Grimdark isn’t so grim
The writing of Joe Abercrombie, Scott Lynch and George RR Martin has all been tremendously popular and successful in recent years. Their writing style, in terms of explicit violence and grey morality, was either a refreshing change or a depressing turn down a dark path, depending upon your point of view. Numerous deaths, sex scenes and torture led those who dislike this darker style of fantasy to call it ‘grimdark’.
I’m not sure that’s necessarily a negative label anymore, given Joe Abercrombie’s taken to Twitter under the name LordGrimdark. But I’m also not sure the label is accurate in itself.
Yes, their writing is undoubtedly grimmer than fantasy has traditionally been. But when we compare it to history it’s actually rather light.
I recently finished By Sword and Fire: Cruelty and Atrocity in Medieval Warfare by Sean McGlynn. If you’re squeamish now would be a good time to stop reading.

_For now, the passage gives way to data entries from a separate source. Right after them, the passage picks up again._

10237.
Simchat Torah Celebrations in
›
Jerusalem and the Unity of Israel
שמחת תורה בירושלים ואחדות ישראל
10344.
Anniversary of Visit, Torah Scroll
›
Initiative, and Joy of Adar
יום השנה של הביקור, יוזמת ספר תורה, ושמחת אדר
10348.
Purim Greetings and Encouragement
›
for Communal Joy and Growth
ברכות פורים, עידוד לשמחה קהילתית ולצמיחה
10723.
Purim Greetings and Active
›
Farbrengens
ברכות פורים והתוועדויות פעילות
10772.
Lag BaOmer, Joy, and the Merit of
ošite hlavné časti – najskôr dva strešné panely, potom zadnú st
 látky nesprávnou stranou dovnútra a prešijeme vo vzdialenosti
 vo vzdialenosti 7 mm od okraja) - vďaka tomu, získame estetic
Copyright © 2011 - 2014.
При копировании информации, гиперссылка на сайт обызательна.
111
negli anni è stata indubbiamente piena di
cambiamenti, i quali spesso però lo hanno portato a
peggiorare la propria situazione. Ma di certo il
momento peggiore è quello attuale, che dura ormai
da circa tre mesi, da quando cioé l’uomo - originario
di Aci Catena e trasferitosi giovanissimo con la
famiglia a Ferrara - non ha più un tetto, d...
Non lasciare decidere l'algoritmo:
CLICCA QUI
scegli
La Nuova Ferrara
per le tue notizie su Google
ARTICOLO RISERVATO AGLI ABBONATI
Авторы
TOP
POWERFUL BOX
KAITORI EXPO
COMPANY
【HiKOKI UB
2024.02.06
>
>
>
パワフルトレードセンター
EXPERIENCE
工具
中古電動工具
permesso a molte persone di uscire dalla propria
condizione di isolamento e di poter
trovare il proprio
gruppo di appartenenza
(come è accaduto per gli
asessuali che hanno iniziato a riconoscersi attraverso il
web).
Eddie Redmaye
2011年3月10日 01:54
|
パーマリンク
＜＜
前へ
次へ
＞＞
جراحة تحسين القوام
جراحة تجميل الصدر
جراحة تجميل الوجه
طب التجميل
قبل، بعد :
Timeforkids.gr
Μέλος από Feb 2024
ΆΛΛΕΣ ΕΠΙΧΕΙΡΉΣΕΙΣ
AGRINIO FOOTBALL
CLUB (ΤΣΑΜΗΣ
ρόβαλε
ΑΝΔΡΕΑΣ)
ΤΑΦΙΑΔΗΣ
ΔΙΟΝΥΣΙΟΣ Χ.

In the first chapter he explains the basic level of violence in ‘peacetime’. Fun games included setting free a pig and then chasing it with clubs to see who could beat it to death. Another was nailing a cat to a tree and then headbutting it to death.

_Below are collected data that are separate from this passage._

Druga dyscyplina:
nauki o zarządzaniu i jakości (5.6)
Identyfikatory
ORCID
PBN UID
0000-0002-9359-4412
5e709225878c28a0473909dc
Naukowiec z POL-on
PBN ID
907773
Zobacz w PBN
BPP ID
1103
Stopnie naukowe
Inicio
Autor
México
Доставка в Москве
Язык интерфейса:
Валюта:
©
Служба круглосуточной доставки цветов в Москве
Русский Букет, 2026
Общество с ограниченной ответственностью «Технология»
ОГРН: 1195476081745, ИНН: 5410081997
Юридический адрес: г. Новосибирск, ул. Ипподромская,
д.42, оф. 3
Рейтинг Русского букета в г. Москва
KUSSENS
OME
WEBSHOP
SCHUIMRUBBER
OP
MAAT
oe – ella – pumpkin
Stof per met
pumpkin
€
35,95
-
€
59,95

Of course, hurting animals and hurting humans are different things. Brutality in the medieval world, which is where a lot of fantasy morality and technology is derived from, was not merely acceptable to many people, it was actively welcomed. States were generally weak and disorderly, and the best way (some feel) for the King to keep order was with an iron fist. So, people being interrogated would have weights tied to their feet, be suspended from the ceiling then dropped and suddenly halted so that the weights yanked down excruciatingly on their ankles. Or they might have oil applied to their soles, which would then be set alight. Cutting tongues off was common, and there’s even an example of someone having their tongue split.
But perhaps this is all in the past, and fantasy usually has stronger centralised countries than the fragmented nations of the Middle Ages. The book focuses on the period from about 1000 to 1500. It was a long time ago, with different social norms, political structures and attitudes towards violence and cruelty. Today, capital punishment is rare in the first world and torture is forbidden (or meant to be, at least). But then, didn’t one of the men fighting in Syria cut out and eat his enemy’s heart? There have also been widespread reports, in the same conflict, of genital mutilation, rape (including male rape, which tends to get skipped in history/fantasy), and beheading.
In Vietnam American soldiers sometimes had necklaces of ears cut from their enemies. That’s intensely gruesome. And yet, if you had to go into a blazing gunfight perhaps you might prefer to have such a man on your side.
Grimdark fantasy is undoubtedly harsher than the stereotype of fantasy. But it’s still not as horrendous as the reality of yesteryear, or today.